---------- SOURCE INFORMATION

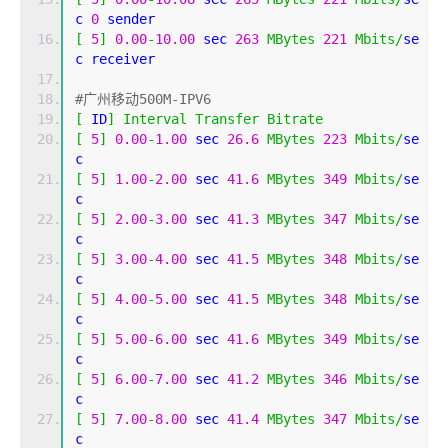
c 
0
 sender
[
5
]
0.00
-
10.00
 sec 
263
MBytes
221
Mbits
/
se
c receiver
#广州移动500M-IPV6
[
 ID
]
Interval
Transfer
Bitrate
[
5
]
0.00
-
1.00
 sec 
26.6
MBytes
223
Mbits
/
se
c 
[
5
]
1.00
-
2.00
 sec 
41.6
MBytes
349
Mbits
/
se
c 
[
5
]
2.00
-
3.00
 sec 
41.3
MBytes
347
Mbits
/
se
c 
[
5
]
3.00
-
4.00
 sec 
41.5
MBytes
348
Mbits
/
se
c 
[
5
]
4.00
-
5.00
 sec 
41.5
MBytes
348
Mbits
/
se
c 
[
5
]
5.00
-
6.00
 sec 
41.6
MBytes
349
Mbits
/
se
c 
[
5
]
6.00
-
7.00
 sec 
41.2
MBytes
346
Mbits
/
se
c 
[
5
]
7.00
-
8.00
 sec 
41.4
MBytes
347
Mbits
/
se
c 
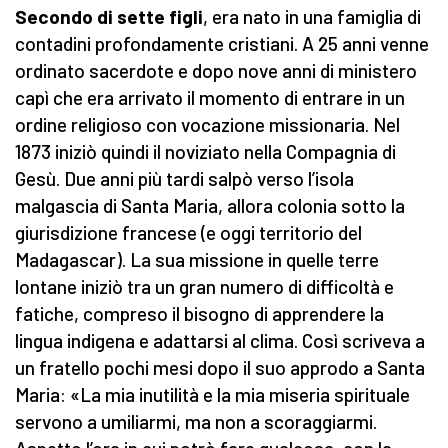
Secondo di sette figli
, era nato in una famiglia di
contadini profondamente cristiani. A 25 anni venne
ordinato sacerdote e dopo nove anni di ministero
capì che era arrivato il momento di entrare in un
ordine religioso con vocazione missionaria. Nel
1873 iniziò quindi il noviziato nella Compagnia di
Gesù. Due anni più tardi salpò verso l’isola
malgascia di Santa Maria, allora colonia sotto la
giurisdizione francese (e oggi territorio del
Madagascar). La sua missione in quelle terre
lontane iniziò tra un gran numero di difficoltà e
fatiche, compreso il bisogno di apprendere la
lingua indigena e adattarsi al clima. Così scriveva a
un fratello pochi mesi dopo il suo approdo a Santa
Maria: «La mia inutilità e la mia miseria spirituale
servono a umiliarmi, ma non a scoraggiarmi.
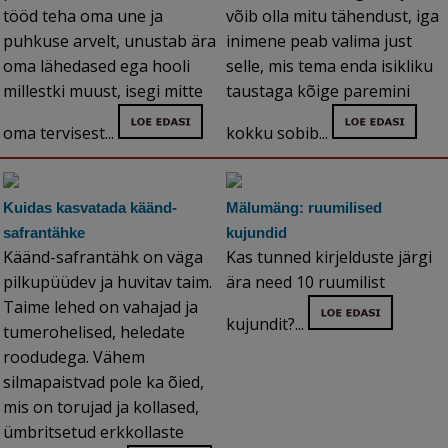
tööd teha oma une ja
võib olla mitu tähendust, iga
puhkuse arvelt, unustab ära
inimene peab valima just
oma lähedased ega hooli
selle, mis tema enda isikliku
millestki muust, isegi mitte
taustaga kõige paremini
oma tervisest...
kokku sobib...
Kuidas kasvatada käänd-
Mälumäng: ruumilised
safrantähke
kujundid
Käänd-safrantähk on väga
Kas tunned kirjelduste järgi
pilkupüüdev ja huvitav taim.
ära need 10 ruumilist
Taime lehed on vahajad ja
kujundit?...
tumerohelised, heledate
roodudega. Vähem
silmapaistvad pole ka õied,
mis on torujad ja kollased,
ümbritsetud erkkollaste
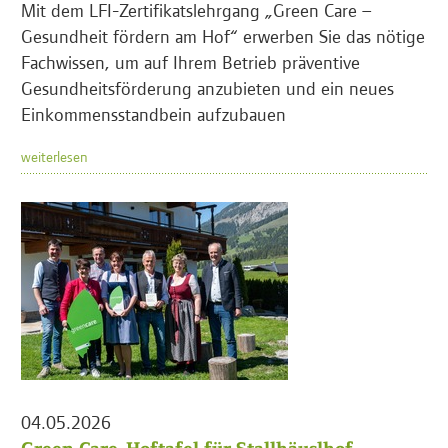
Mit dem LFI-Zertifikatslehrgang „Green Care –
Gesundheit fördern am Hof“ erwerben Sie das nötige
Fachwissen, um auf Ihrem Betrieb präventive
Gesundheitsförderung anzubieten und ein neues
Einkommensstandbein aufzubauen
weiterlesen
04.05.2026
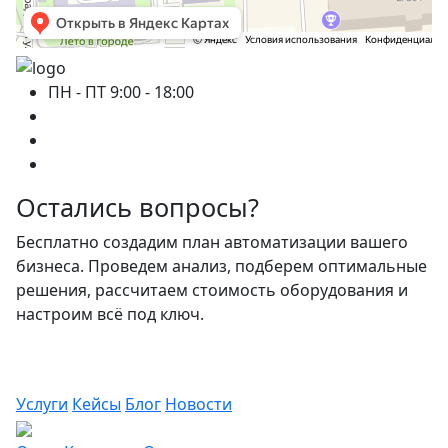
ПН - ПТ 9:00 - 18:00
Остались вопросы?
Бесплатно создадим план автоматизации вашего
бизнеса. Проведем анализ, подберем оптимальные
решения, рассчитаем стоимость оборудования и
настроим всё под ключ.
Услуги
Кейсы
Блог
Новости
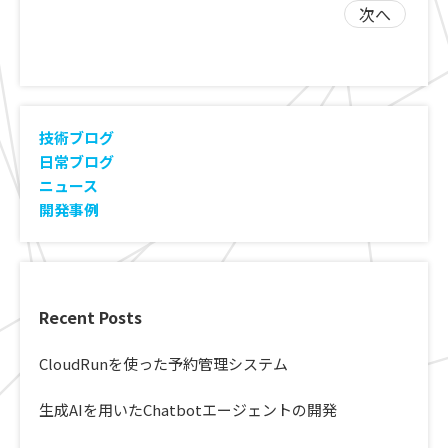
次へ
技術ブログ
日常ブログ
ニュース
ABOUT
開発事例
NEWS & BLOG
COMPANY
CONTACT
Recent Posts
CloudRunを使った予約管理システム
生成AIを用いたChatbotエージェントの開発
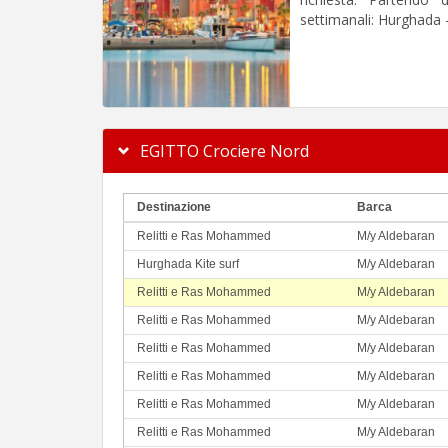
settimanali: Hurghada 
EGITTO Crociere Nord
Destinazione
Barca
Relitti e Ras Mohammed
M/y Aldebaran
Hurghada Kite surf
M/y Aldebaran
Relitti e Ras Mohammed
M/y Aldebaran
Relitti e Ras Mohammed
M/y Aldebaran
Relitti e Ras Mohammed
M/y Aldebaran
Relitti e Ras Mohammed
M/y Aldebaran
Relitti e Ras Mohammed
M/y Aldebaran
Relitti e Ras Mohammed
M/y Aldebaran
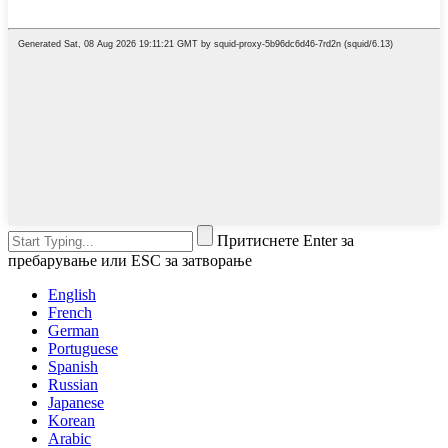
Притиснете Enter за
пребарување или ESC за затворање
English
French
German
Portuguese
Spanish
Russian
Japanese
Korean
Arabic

--------------------

Please set down the lines above word for word and leave out the pictures.

*COMPLETED TASK:*
c 
0
 sender
[
5
]
0.00
-
10.00
 sec 
263
MBytes
221
Mbits
/
se
c receiver
#广州移动500M-IPV6
[
 ID
]
Interval
Transfer
Bitrate
[
5
]
0.00
-
1.00
 sec 
26.6
MBytes
223
Mbits
/
se
c 
[
5
]
1.00
-
2.00
 sec 
41.6
MBytes
349
Mbits
/
se
c 
[
5
]
2.00
-
3.00
 sec 
41.3
MBytes
347
Mbits
/
se
c 
[
5
]
3.00
-
4.00
 sec 
41.5
MBytes
348
Mbits
/
se
c 
[
5
]
4.00
-
5.00
 sec 
41.5
MBytes
348
Mbits
/
se
c 
[
5
]
5.00
-
6.00
 sec 
41.6
MBytes
349
Mbits
/
se
c 
[
5
]
6.00
-
7.00
 sec 
41.2
MBytes
346
Mbits
/
se
c 
[
5
]
7.00
-
8.00
 sec 
41.4
MBytes
347
Mbits
/
se
c 
Secondo di sette figli
, era nato in una famiglia di
contadini profondamente cristiani. A 25 anni venne
ordinato sacerdote e dopo nove anni di ministero
capì che era arrivato il momento di entrare in un
ordine religioso con vocazione missionaria. Nel
1873 iniziò quindi il noviziato nella Compagnia di
Gesù. Due anni più tardi salpò verso l’isola
malgascia di Santa Maria, allora colonia sotto la
giurisdizione francese (e oggi territorio del
Madagascar). La sua missione in quelle terre
lontane iniziò tra un gran numero di difficoltà e
fatiche, compreso il bisogno di apprendere la
lingua indigena e adattarsi al clima. Così scriveva a
un fratello pochi mesi dopo il suo approdo a Santa
Maria: «La mia inutilità e la mia miseria spirituale
servono a umiliarmi, ma non a scoraggiarmi.
tööd teha oma une ja
võib olla mitu tähendust, iga
puhkuse arvelt, unustab ära
inimene peab valima just
oma lähedased ega hooli
selle, mis tema enda isikliku
millestki muust, isegi mitte
taustaga kõige paremini
oma tervisest...
kokku sobib...
Kuidas kasvatada käänd-
Mälumäng: ruumilised
safrantähke
kujundid
Käänd-safrantähk on väga
Kas tunned kirjelduste järgi
pilkupüüdev ja huvitav taim.
ära need 10 ruumilist
Taime lehed on vahajad ja
kujundit?...
tumerohelised, heledate
roodudega. Vähem
silmapaistvad pole ka õied,
mis on torujad ja kollased,
ümbritsetud erkkollaste
Mit dem LFI-Zertifikatslehrgang „Green Care –
Gesundheit fördern am Hof“ erwerben Sie das nötige
Fachwissen, um auf Ihrem Betrieb präventive
Gesundheitsförderung anzubieten und ein neues
Einkommensstandbein aufzubauen
weiterlesen
04.05.2026
ПН - ПТ 9:00 - 18:00
Остались вопросы?
Бесплатно создадим план автоматизации вашего
бизнеса. Проведем анализ, подберем оптимальные
решения, рассчитаем стоимость оборудования и
настроим всё под ключ.
Услуги
Кейсы
Блог
Новости
次へ
技術ブログ
日常ブログ
ニュース
ABOUT
開発事例
NEWS & BLOG
COMPANY
CONTACT
Recent Posts
CloudRunを使った予約管理システム
生成AIを用いたChatbotエージェントの開発
settimanali: Hurghada 
EGITTO Crociere Nord
Destinazione
Barca
Relitti e Ras Mohammed
M/y Aldebaran
Hurghada Kite surf
M/y Aldebaran
Relitti e Ras Mohammed
M/y Aldebaran
Relitti e Ras Mohammed
M/y Aldebaran
Relitti e Ras Mohammed
M/y Aldebaran
Relitti e Ras Mohammed
M/y Aldebaran
Relitti e Ras Mohammed
M/y Aldebaran
Relitti e Ras Mohammed
M/y Aldebaran
Притиснете Enter за
пребарување или ESC за затворање
English
French
German
Portuguese
Spanish
Russian
Japanese
Korean
Arabic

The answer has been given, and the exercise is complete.